In this work we partially purified rusticyanin and cytochrome c as well as aa₃-type cytochrome c oxidase from sulfur-grown A. ferrooxidans ATCC 23270 cells and show for the first time that ferrous iron oxidation activity, higher than that observed in the cell extract, could be detected with the combination of all of these three components.

In brief (detailed methods can be found in the supplemental material), A. ferrooxidans ATCC 23270 was grown in sulfur medium in the absence of iron for 4 days and then harvested as described by Taha et al. (12). Crude cell extract was prepared by solubilization of the resting cells in 0.1 M β-alanine-SO₄^2– buffer (pH 2) containing 2% 1-O-n-octyl-β-D-glucopyranoside (OGL) and 1 M Na₂SO₄ for 60 min. Rusticyanin, aa₃-type cytochrome c oxidase, and cytochrome c were purified from the solubilized crude extract using ammonium sulfate precipitation and Phenyl-650 M and Superdex 75 column chromatographies. Ferrous iron oxidation activity was measured by the o-phenanthroline method (8, 11). Protein concentration was measured by the method of Lowry et al. (6). The spectra of cytochrome c, aa₃-type cytochrome oxidase, and rusticyanin were measured with a Shimadzu UV-1700 spectrophotometer. Polyacrylamide gel electrophoresis in the presence of sodium dodecyl sulfate (SDS-PAGE) was done by the method of Laemmli (5). After electrophoresis, gels were stained by Coomassie blue or the protein bands on the gel were transferred to a polyvinylidene difluoride membrane by following the technique described by Ausubel et al. (1). The intended bands were excised, dried at room temperature, and kept at –20°C until sequencing by an Applied Biosystems 491 protein sequencer.
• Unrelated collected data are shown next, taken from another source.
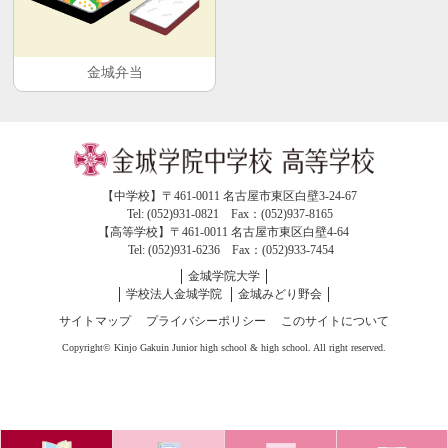
金城弁当
【中学校】〒461-0011 名古屋市東区白壁3-24-67
Tel: (052)931-0821 Fax：(052)937-8165
【高等学校】〒461-0011 名古屋市東区白壁4-64
Tel: (052)931-6236 Fax：(052)933-7454
金城学院大学
学校法人金城学院
金城みどり野会
サイトマップ
プライバシーポリシー
このサイトについて
Copyright© Kinjo Gakuin Junior high school & high school. All right reserved.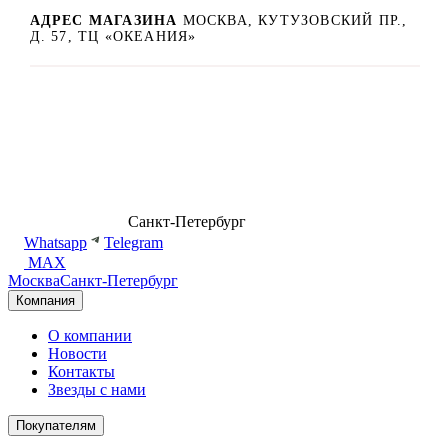
АДРЕС МАГАЗИНА
МОСКВА, КУТУЗОВСКИЙ ПР.,
Д. 57, ТЦ «ОКЕАНИЯ»
8 (499) 500-14-76
Санкт-Петербург
shop@dd.jewelry
Whatsapp
Telegram
MAX
Москва
Санкт-Петербург
Компания
О компании
Новости
Контакты
Звезды с нами
Покупателям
The genes involved in ferrous iron oxidation by A. ferrooxidans cells form the rus operon which encodes two cytochromes c, aa₃-type cytochrome c oxidase, and rusticyanin (17). Therefore, we tried to purify these components from sulfur-grown A. ferrooxidans ATCC 23270 cells. SDS-PAGE of the partially purified components (Fig. 1) showed only one band at 18.0 kDa in the rusticyanin fraction and three bands with molecular sizes of 57.2 (-band), 25.1 (β-band), and 20.1 (-band) kDa in aa₃-type cytochrome c oxidase. Two bands at 47.0 and 25.0 kDa were detected in the cytochrome c fraction, suggesting the existence of the two cytochromes c encoded by rus operon genes Cyc2 and Cyc1, respectively (16, 17). Spectral analysis of partially purified rusticyanin, cytochrome c, and aa₃-type cytochrome c oxidase fractions were in complete accordance with the literature (3, 4, 7, 11) (data not shown). N-terminal amino acid sequencing of 10 residues of the 18-kDa band of the rusticyanin fraction, the 20.1-kDa band of the aa₃-type cytochrome c oxidase fraction (-band), and the 25.0-kDa and 47.0-kDa bands of the cytochrome c fraction were carried out. The obtained sequences were GTLDTTWKEA, AAKKGMTTVL, AVGSADAPAP, and LPSFARQTGW, respectively. Searching for these sequences using the websites of The Institute for Genomic Research (http://tigrblast.tigr.org/cmr-blast/) and the National Center for Biotechnology Information (http://www.ncbi.nlm.nih.gov/projects/gorf/) and the GENETYX software showed that the above sequences are the same as those of rusticyanin, the -band of aa₃-type cytochrome c oxidase, Cyc1 cytochrome, and Cyc2 cytochrome of A. ferrooxidans ATCC 23270, respectively.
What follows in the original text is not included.